───── AVAILABLE RECORDS

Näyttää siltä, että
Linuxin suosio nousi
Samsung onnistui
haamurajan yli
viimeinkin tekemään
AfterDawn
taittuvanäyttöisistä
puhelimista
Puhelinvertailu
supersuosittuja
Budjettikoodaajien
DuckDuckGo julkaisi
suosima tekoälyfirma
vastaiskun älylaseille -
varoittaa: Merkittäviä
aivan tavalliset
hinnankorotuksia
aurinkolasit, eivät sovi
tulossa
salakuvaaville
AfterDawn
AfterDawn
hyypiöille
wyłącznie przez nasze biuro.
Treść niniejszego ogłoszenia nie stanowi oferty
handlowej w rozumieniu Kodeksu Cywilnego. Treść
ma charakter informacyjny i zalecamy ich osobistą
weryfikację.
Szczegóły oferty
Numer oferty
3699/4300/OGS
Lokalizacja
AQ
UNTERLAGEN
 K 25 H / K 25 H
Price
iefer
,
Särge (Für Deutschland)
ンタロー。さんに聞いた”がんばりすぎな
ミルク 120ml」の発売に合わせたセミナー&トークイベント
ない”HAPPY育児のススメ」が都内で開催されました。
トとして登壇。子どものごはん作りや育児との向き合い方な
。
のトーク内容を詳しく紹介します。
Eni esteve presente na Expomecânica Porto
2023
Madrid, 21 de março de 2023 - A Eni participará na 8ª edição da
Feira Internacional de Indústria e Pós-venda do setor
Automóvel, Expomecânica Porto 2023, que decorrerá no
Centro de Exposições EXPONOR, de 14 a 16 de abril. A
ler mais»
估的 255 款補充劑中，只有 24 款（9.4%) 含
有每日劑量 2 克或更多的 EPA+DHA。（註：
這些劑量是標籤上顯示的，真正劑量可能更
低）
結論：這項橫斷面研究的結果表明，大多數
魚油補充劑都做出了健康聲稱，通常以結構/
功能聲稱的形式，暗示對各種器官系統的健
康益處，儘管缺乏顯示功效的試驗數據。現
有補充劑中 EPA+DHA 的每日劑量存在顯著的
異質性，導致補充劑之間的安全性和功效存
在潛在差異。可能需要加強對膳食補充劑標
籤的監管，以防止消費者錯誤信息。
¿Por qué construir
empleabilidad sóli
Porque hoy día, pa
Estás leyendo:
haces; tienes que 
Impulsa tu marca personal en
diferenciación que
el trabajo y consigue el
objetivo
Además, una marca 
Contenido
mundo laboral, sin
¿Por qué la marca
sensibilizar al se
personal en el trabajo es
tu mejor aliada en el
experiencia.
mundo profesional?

──────────

* [WORK ITEM]: Beginning at the top of the data, extract each line through the line containing "aurinkolasit, eivät sovi" and return those lines exactly, with nothing added.

* [OUTPUT FOR THIS TASK]:
Näyttää siltä, että
Linuxin suosio nousi
Samsung onnistui
haamurajan yli
viimeinkin tekemään
AfterDawn
taittuvanäyttöisistä
puhelimista
Puhelinvertailu
supersuosittuja
Budjettikoodaajien
DuckDuckGo julkaisi
suosima tekoälyfirma
vastaiskun älylaseille -
varoittaa: Merkittäviä
aivan tavalliset
hinnankorotuksia
aurinkolasit, eivät sovi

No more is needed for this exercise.